Consultorio Ético de la Fundación Gabo
20 de Septiembre de 2016

Consultorio Ético de la Fundación Gabo

¿Es la publicidad un mal necesario? Lo pregunto porque pienso que sin la ayuda que los publicistas le da, la prensa no podría sobrevivir.
Pero al mismo tiempo veo que nos limitan el espacio y quieren intervenir en los contenidos informativos para favorecer sus negocios. ¿Existe alguna salida? En las condiciones que exhibe en muchas partes, la publicidad es un mal, pero no necesario.
En efecto, es un mal cuando se trata de una publicidad que maneja como elemento de convicción, ( o retórica, en el sentido de los griegos ) las verdades a medias. Es excepcional la mentira en publicidad, pero sí es mas frecuente de lo que uno se imagina, el uso de verdades a medias, que engañan con eficacia. En ese sentido, la publicidad es un mal.
En cambio son pequeñas obras de arte las piezas publicitarias respetuosas de la verdad y al mismo tiempo convincentes y estimulantes. En sus comienzos la prensa no necesitó la publicidad, después publicidad y prensa se necesitaron alguna prensa cree necesitar de la publicidad con la misma urgencia con que los seres vivos reclaman el aire la prensa de calidad, digna e independiente, sabe que le presta un valioso servicio a la publicidad ( entre otros el de avalarla con su credibilidad), pero como norma empresarial busca reducir al máximo su dependencia de ella.
La salida, como se ve, depende más del espíritu de quienes manejan los medios, que de leyes económicas o administrativas.

Documentación.

Tentacular, asfixiante, opresiva, la publicidad no cesa de extender sus dominios.
Recientemente ha conquistado nuevos territorios, en particular los de la galaxia Internet.
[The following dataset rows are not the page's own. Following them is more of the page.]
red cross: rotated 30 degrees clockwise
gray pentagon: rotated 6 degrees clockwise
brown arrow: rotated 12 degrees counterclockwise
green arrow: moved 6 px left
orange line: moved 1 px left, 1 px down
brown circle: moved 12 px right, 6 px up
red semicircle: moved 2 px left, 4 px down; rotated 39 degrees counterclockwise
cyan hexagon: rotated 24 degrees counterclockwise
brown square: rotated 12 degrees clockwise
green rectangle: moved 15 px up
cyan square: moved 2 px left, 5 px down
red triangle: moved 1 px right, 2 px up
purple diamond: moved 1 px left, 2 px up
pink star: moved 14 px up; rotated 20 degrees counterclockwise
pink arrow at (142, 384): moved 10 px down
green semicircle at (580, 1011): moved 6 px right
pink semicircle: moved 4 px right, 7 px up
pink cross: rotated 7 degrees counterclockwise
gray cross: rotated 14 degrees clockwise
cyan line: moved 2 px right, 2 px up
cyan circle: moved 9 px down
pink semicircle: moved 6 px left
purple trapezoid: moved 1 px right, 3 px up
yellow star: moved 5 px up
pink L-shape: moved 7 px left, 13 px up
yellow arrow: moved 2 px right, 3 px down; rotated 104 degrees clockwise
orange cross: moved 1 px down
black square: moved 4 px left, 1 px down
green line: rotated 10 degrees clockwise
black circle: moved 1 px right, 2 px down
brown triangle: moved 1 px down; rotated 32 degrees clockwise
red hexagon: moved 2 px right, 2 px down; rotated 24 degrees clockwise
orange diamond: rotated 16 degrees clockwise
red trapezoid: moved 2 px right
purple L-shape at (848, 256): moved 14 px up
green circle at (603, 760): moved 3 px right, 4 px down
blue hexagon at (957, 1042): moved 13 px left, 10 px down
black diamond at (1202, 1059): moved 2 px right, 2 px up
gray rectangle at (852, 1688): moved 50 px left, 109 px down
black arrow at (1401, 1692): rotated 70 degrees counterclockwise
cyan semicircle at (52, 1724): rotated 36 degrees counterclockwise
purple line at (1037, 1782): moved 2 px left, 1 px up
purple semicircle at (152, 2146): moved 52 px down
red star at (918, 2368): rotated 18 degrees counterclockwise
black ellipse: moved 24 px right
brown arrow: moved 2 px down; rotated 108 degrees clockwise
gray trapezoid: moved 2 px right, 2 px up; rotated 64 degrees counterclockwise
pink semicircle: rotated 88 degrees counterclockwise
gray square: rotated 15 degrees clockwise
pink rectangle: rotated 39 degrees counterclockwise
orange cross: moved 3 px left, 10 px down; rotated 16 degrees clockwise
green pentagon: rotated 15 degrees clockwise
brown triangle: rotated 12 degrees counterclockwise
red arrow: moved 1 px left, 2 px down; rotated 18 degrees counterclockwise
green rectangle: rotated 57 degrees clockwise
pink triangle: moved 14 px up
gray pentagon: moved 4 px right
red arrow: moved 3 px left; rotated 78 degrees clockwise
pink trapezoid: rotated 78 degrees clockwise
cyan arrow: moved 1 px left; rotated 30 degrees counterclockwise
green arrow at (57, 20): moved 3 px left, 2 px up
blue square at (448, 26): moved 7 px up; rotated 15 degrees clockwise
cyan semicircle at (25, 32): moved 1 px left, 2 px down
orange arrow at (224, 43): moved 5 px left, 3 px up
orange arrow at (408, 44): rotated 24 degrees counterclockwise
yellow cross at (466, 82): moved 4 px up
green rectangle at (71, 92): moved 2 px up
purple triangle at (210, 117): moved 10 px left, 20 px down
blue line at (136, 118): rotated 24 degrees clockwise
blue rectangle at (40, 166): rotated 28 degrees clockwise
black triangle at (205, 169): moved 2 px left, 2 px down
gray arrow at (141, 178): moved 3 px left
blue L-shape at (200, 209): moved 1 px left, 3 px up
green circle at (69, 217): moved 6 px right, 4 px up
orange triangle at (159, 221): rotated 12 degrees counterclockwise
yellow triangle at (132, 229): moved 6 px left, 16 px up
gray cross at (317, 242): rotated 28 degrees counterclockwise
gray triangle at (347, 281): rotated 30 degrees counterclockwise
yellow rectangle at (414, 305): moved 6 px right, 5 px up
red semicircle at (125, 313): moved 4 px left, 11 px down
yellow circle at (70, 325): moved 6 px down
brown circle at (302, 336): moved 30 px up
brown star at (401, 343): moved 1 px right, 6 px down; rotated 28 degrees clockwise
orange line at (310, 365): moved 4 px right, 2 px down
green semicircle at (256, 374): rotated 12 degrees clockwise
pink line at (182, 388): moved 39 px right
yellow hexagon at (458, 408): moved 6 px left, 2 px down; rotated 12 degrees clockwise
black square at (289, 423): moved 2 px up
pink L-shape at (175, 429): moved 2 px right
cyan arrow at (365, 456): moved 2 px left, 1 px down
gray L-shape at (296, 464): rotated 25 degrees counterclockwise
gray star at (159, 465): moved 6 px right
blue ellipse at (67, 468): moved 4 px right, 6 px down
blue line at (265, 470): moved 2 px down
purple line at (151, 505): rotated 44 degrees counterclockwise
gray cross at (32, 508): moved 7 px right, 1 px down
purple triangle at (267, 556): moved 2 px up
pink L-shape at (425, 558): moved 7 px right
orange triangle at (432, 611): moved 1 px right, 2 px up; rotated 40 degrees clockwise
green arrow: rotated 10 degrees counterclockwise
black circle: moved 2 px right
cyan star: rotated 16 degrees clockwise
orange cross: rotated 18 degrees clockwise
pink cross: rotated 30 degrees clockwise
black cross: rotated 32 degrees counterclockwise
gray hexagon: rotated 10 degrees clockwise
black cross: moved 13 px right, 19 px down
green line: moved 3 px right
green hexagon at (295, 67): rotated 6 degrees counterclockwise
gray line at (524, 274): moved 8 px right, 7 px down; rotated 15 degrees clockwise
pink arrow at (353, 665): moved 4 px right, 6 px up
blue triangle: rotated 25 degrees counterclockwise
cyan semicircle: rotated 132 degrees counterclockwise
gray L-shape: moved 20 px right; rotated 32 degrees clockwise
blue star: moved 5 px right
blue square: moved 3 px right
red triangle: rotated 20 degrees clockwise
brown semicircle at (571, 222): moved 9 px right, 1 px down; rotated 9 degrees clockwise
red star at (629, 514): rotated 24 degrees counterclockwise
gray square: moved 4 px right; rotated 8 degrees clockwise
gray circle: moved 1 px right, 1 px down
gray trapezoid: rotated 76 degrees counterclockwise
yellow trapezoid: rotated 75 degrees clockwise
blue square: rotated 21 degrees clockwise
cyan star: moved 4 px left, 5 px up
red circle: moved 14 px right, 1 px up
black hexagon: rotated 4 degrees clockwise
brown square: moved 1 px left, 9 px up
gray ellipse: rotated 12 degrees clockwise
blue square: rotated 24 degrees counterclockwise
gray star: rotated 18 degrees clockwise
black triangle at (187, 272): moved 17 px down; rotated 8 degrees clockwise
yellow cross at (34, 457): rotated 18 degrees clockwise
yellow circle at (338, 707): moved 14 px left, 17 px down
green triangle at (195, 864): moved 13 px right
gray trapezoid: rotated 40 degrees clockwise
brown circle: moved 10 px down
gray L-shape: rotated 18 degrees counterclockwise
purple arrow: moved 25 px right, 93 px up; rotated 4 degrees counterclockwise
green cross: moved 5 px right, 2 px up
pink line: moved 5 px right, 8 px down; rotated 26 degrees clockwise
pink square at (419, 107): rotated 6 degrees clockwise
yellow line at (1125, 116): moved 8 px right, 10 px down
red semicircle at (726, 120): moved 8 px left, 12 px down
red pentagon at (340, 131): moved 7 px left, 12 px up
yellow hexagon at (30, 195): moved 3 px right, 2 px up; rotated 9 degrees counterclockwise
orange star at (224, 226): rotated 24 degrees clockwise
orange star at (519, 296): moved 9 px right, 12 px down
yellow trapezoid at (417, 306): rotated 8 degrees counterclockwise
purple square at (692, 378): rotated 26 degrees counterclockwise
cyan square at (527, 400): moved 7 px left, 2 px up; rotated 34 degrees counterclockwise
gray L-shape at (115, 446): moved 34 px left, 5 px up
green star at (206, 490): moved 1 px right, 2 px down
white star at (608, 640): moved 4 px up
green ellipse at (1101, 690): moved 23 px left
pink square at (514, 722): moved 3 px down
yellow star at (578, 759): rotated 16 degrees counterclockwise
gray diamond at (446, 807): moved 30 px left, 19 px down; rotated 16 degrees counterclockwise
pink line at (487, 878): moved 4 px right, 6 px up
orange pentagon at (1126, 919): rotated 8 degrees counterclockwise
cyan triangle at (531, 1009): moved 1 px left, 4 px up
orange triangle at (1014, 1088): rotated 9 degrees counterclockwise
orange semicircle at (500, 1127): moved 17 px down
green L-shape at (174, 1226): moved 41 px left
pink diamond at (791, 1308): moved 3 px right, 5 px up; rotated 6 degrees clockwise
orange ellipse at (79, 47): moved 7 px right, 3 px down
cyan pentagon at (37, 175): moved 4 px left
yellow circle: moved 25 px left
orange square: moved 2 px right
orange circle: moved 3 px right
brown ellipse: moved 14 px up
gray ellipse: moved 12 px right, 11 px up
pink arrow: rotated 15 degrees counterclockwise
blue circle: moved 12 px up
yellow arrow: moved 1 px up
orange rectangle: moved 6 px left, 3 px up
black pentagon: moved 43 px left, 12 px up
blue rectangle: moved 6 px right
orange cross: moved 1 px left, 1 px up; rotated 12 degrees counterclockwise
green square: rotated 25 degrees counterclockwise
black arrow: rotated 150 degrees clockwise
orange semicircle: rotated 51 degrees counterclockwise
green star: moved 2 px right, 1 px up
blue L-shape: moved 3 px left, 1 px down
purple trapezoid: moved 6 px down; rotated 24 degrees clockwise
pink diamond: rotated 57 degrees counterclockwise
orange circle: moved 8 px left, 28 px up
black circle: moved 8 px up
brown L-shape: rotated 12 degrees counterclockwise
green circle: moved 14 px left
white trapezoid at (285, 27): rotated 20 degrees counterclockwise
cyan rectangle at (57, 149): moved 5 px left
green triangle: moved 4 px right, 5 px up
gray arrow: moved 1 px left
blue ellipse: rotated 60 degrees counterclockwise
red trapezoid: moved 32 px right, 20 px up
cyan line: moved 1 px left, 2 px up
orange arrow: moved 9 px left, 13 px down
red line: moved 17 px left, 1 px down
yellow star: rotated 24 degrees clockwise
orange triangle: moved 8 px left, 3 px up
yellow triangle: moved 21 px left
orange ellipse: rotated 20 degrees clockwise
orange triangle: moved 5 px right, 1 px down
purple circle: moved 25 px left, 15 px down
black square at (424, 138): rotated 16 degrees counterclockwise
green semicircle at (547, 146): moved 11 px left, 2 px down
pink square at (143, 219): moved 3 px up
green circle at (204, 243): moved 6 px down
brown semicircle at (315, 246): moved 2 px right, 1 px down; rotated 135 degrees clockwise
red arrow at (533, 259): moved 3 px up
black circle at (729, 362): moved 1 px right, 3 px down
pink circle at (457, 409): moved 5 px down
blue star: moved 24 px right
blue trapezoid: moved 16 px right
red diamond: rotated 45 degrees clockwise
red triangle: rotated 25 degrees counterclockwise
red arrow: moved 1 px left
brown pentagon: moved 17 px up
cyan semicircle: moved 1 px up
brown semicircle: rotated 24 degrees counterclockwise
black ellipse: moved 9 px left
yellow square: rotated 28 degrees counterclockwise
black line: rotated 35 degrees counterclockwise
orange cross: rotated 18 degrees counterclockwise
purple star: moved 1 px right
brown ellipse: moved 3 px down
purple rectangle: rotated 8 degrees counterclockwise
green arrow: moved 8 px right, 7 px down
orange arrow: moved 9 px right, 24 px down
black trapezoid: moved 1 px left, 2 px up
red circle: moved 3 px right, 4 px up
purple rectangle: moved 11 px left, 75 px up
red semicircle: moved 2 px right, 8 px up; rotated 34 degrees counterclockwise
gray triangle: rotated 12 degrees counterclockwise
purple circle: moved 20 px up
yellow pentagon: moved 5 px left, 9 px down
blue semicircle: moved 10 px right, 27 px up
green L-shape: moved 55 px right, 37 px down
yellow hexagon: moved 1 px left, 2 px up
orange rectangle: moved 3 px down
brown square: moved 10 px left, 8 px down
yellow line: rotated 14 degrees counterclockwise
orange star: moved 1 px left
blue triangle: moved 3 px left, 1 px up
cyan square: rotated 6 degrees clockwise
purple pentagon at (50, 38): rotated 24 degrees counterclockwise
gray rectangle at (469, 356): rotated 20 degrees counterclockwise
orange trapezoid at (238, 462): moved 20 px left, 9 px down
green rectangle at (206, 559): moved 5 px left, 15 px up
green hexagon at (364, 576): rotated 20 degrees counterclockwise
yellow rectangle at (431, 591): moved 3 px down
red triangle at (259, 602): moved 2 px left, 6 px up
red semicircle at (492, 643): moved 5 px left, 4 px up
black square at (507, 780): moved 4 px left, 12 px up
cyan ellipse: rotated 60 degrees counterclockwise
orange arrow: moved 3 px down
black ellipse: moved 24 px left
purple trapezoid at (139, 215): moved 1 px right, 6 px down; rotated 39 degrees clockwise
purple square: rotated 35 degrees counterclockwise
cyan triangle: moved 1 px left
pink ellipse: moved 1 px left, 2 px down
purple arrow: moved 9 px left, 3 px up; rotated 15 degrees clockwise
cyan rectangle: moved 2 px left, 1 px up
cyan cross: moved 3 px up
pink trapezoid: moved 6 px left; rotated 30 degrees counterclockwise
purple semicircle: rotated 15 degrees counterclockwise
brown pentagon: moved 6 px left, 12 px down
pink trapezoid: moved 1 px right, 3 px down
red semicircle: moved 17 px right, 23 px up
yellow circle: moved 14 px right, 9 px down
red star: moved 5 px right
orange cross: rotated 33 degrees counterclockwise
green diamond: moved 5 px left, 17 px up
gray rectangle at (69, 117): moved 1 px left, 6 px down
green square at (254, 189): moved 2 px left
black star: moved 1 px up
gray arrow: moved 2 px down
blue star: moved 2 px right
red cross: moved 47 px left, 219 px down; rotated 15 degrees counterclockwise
La cifra de negocios publicitarios en Francia, el último año, antes de la crisis actual, ha sobrepasado los mil millones de francos. Bajo la forma discreta de patrocinios, su campo de intervención no reconoce límites. Por este camino, casi clandestino, ha llegado a intervenir en estos últimos años en el arte, la cultura, la ciencia, la educación y hasta la religión.
A la vez vehículo de ideologías y técnica de persuasión, la publicidad se sabe revestir con las mejores armas de la seducción y moviliza todos los recursos de la estrategia del deseo, bajo todas sus formas. Su brillante apariencia y su talante simpático la hacen agradable, aún más, aceptable para la mayoría. La publicidad no es, frecuentemente, mas que una propaganda, una máquina de guerra ideológica al servicio de un modelo de sociedad fundada sobre el capital, el mercado, el comercio y el consumo.
A causa de la publicidad, ha escrito Herbert Marcuse, "los lujos llegan a ser necesidades que el individuo, hombre o mujer, debe obtener so pena de perder su "status" en el mercado competitivo, en su trabajo y en su entorno. Esto a su vez lleva a la perpetuación de un existencia vinculada por completo a competencias deshumanizadas y alienantes y con la obligación de obtener un empleo que reproduce la esclavitud y el sistema esclavizante.El poder de las inversiones publicitarias es tal que sectores enteros de la vida económica, social y cultural dependen de ella. Es el caso del deporte y de los medios. Pero también, poco a poco, de la investigación y de la enseñanza. Y aún de la política que recurre a ella masivamente durante las campañas electorales. ¿Es acaso un azar que Silvio Berlusconi, a la cabeza en las encuestas a fines de abril, para las elecciones legislativas de mayo, dirige la mayor empresa publicitaria de Italia? Nadie puede olvidar que la publicidad se apoya en la primera y más sospechosa de las artes: la manipulación de los seres humanos.

Ignacio Ramonet.
En "La pieuvre publicitaire." Le Monde Diplomatique. Mayo 2001.